## Problem description:
With the pictures set aside, write out all of the data exactly as it stands.
<<<<
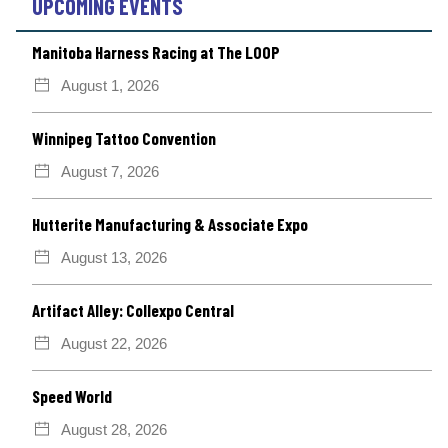
UPCOMING EVENTS
Manitoba Harness Racing at The LOOP
August 1, 2026
Winnipeg Tattoo Convention
August 7, 2026
Hutterite Manufacturing & Associate Expo
August 13, 2026
Artifact Alley: Collexpo Central
August 22, 2026
Speed World
August 28, 2026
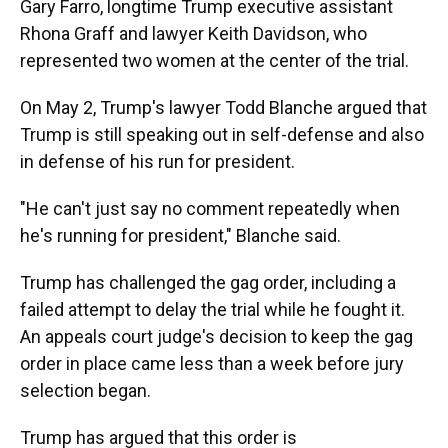
Gary Farro, longtime Trump executive assistant
Rhona Graff and lawyer Keith Davidson, who
represented two women at the center of the trial.
On May 2, Trump's lawyer Todd Blanche argued that
Trump is still speaking out in self-defense and also
in defense of his run for president.
"He can't just say no comment repeatedly when
he's running for president," Blanche said.
Trump has challenged the gag order, including a
failed attempt to delay the trial while he fought it.
An appeals court judge's decision to keep the gag
order in place came less than a week before jury
selection began.
Trump has argued that this order is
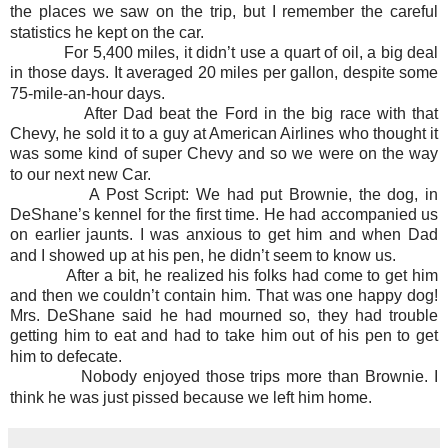
the places we saw on the trip, but I remember the careful
statistics he kept on the car.
For 5,400 miles, it didn’t use a quart of oil, a big deal
in those days. It averaged 20 miles per gallon, despite some
75-mile-an-hour days.
After Dad beat the Ford in the big race with that
Chevy, he sold it to a guy at American Airlines who thought it
was some kind of super Chevy and so we were on the way
to our next new Car.
A Post Script: We had put Brownie, the dog, in
DeShane’s kennel for the first time. He had accompanied us
on earlier jaunts. I was anxious to get him and when Dad
and I showed up at his pen, he didn’t seem to know us.
After a bit, he realized his folks had come to get him
and then we couldn’t contain him. That was one happy dog!
Mrs. DeShane said he had mourned so, they had trouble
getting him to eat and had to take him out of his pen to get
him to defecate.
Nobody enjoyed those trips more than Brownie. I
think he was just pissed because we left him home.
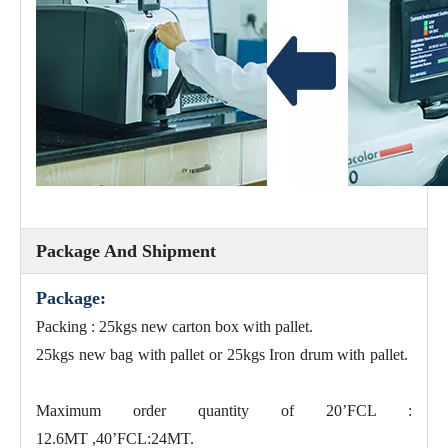
Package And Shipment
Package:
Packing : 25kgs new carton box with pallet.
25kgs new bag with pallet or 25kgs Iron drum with pallet.
Maximum order quantity of 20’FCL :
12.6MT ,40’FCL:24MT.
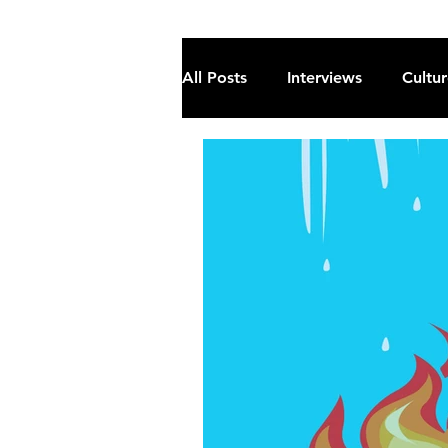
All Posts
Interviews
Cultu
Fiction
Current Affairs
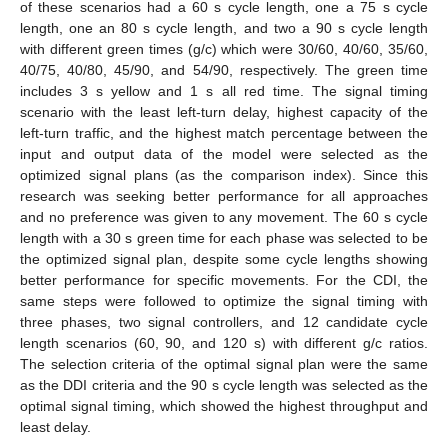
of these scenarios had a 60 s cycle length, one a 75 s cycle
length, one an 80 s cycle length, and two a 90 s cycle length
with different green times (g/c) which were 30/60, 40/60, 35/60,
40/75, 40/80, 45/90, and 54/90, respectively. The green time
includes 3 s yellow and 1 s all red time. The signal timing
scenario with the least left-turn delay, highest capacity of the
left-turn traffic, and the highest match percentage between the
input and output data of the model were selected as the
optimized signal plans (as the comparison index). Since this
research was seeking better performance for all approaches
and no preference was given to any movement. The 60 s cycle
length with a 30 s green time for each phase was selected to be
the optimized signal plan, despite some cycle lengths showing
better performance for specific movements. For the CDI, the
same steps were followed to optimize the signal timing with
three phases, two signal controllers, and 12 candidate cycle
length scenarios (60, 90, and 120 s) with different g/c ratios.
The selection criteria of the optimal signal plan were the same
as the DDI criteria and the 90 s cycle length was selected as the
optimal signal timing, which showed the highest throughput and
least delay.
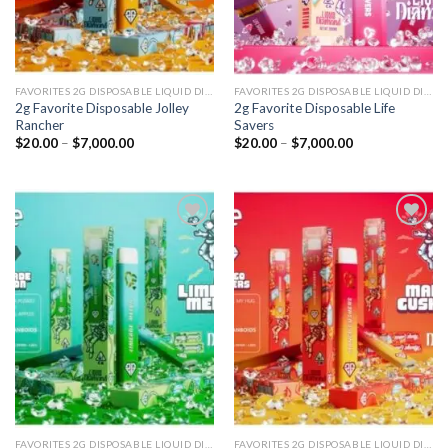
FAVORITES 2G DISPOSABLE LIQUID DIAMONDS
FAVORITES 2G DISPOSABLE LIQUID DIAMONDS
2g Favorite Disposable Jolley
2g Favorite Disposable Life
Rancher
Savers
Price
Price
$
20.00
–
$
7,000.00
$
20.00
–
$
7,000.00
range:
range:
$20.00
$20.00
through
through
$7,000.00
$7,000.00
Add to
Add to
wishlist
wishlist
FAVORITES 2G DISPOSABLE LIQUID DIAMONDS
FAVORITES 2G DISPOSABLE LIQUID DIAMONDS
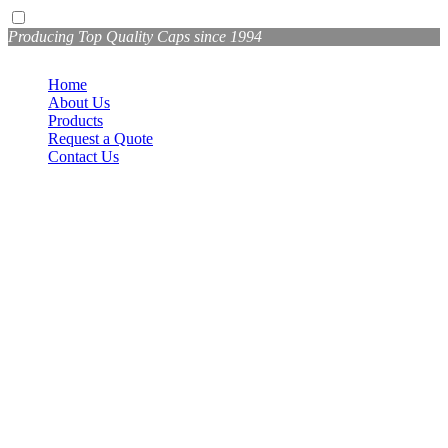
Producing Top Quality Caps since 1994
Home
About Us
Products
Request a Quote
Contact Us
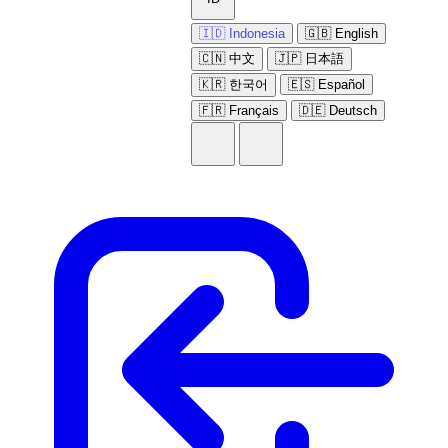
🇮🇩 Indonesia
🇬🇧 English
🇨🇳 中文
🇯🇵 日本語
🇰🇷 한국어
🇪🇸 Español
🇫🇷 Français
🇩🇪 Deutsch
>>>>
## Reply:
UPCOMING EVENTS
Manitoba Harness Racing at The LOOP
August 1, 2026
Winnipeg Tattoo Convention
August 7, 2026
Hutterite Manufacturing & Associate Expo
August 13, 2026
Artifact Alley: Collexpo Central
August 22, 2026
Speed World
August 28, 2026
Gary Farro, longtime Trump executive assistant
Rhona Graff and lawyer Keith Davidson, who
represented two women at the center of the trial.
On May 2, Trump's lawyer Todd Blanche argued that
Trump is still speaking out in self-defense and also
in defense of his run for president.
"He can't just say no comment repeatedly when
he's running for president," Blanche said.
Trump has challenged the gag order, including a
failed attempt to delay the trial while he fought it.
An appeals court judge's decision to keep the gag
order in place came less than a week before jury
selection began.
Trump has argued that this order is
the places we saw on the trip, but I remember the careful
statistics he kept on the car.
For 5,400 miles, it didn’t use a quart of oil, a big deal
in those days. It averaged 20 miles per gallon, despite some
75-mile-an-hour days.
After Dad beat the Ford in the big race with that
Chevy, he sold it to a guy at American Airlines who thought it
was some kind of super Chevy and so we were on the way
to our next new Car.
A Post Script: We had put Brownie, the dog, in
DeShane’s kennel for the first time. He had accompanied us
on earlier jaunts. I was anxious to get him and when Dad
and I showed up at his pen, he didn’t seem to know us.
After a bit, he realized his folks had come to get him
and then we couldn’t contain him. That was one happy dog!
Mrs. DeShane said he had mourned so, they had trouble
getting him to eat and had to take him out of his pen to get
him to defecate.
Nobody enjoyed those trips more than Brownie. I
think he was just pissed because we left him home.
Package And Shipment
Package:
Packing : 25kgs new carton box with pallet.
25kgs new bag with pallet or 25kgs Iron drum with pallet.
Maximum order quantity of 20’FCL :
12.6MT ,40’FCL:24MT.
All Posts
Interviews
Cultu
Fiction
Current Affairs
of these scenarios had a 60 s cycle length, one a 75 s cycle
length, one an 80 s cycle length, and two a 90 s cycle length
with different green times (g/c) which were 30/60, 40/60, 35/60,
40/75, 40/80, 45/90, and 54/90, respectively. The green time
includes 3 s yellow and 1 s all red time. The signal timing
scenario with the least left-turn delay, highest capacity of the
left-turn traffic, and the highest match percentage between the
input and output data of the model were selected as the
optimized signal plans (as the comparison index). Since this
research was seeking better performance for all approaches
and no preference was given to any movement. The 60 s cycle
length with a 30 s green time for each phase was selected to be
the optimized signal plan, despite some cycle lengths showing
better performance for specific movements. For the CDI, the
same steps were followed to optimize the signal timing with
three phases, two signal controllers, and 12 candidate cycle
length scenarios (60, 90, and 120 s) with different g/c ratios.
The selection criteria of the optimal signal plan were the same
as the DDI criteria and the 90 s cycle length was selected as the
optimal signal timing, which showed the highest throughput and
least delay.
FAVORITES 2G DISPOSABLE LIQUID DIAMONDS
FAVORITES 2G DISPOSABLE LIQUID DIAMONDS
2g Favorite Disposable Jolley
2g Favorite Disposable Life
Rancher
Savers
Price
Price
$
20.00
–
$
7,000.00
$
20.00
–
$
7,000.00
range:
range:
$20.00
$20.00
through
through
$7,000.00
$7,000.00
Add to
Add to
wishlist
wishlist
FAVORITES 2G DISPOSABLE LIQUID DIAMONDS
FAVORITES 2G DISPOSABLE LIQUID DIAMONDS
Producing Top Quality Caps since 1994
Home
About Us
Products
Request a Quote
Contact Us
🇮🇩 Indonesia
🇬🇧 English
🇨🇳 中文
🇯🇵 日本語
🇰🇷 한국어
🇪🇸 Español
🇫🇷 Français
🇩🇪 Deutsch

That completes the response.